PROBLEM STATEMENT:
Keep only the lines of the material below that contain the word "Träume". Copy those lines.

PROVIDED MATERIAL:
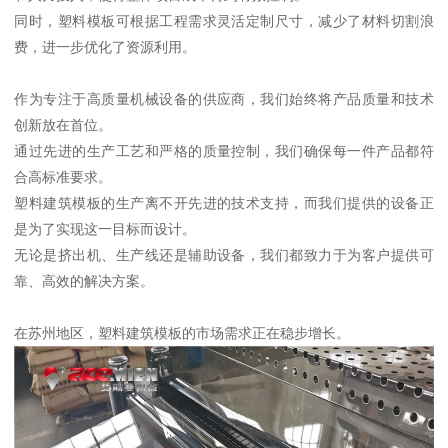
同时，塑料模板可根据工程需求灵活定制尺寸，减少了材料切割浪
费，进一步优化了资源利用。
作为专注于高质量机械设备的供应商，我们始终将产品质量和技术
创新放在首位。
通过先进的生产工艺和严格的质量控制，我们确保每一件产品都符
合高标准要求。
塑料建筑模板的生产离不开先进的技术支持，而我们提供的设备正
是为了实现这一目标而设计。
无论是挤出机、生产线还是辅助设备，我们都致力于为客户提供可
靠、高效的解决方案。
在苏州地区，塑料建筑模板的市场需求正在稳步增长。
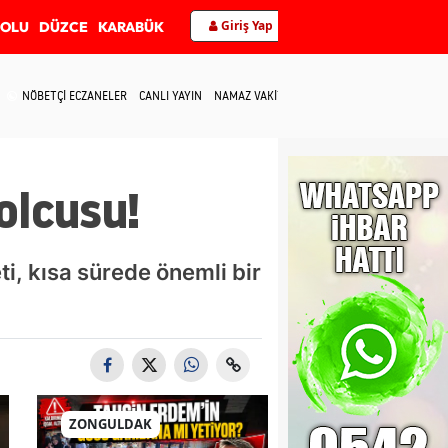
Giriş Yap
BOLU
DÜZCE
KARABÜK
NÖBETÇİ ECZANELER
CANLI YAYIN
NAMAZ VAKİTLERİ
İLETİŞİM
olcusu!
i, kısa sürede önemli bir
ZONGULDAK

--

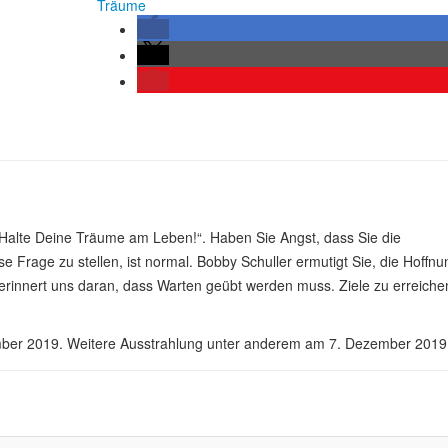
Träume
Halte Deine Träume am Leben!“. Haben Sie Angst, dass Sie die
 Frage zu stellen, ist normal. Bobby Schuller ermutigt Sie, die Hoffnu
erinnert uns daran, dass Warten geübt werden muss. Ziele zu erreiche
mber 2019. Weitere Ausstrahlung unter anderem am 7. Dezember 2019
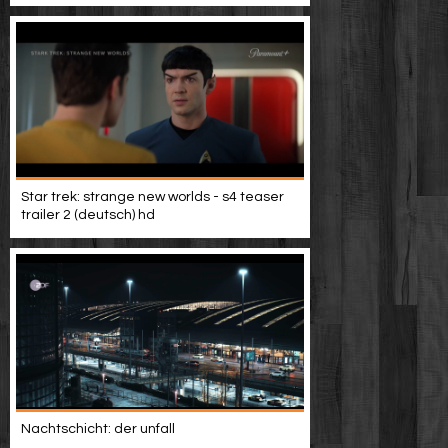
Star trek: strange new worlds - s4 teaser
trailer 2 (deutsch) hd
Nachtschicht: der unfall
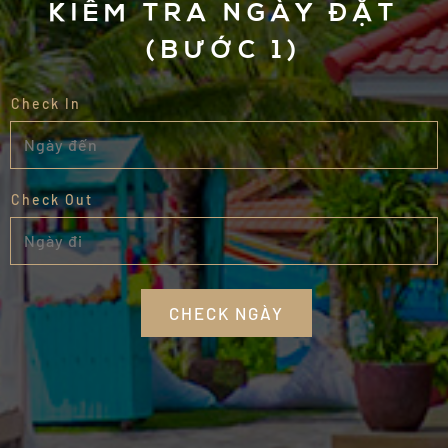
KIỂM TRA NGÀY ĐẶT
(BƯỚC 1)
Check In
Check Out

EXERCISE SOLUTION:
Träume
Halte Deine Träume am Leben!“. Haben Sie Angst, dass Sie die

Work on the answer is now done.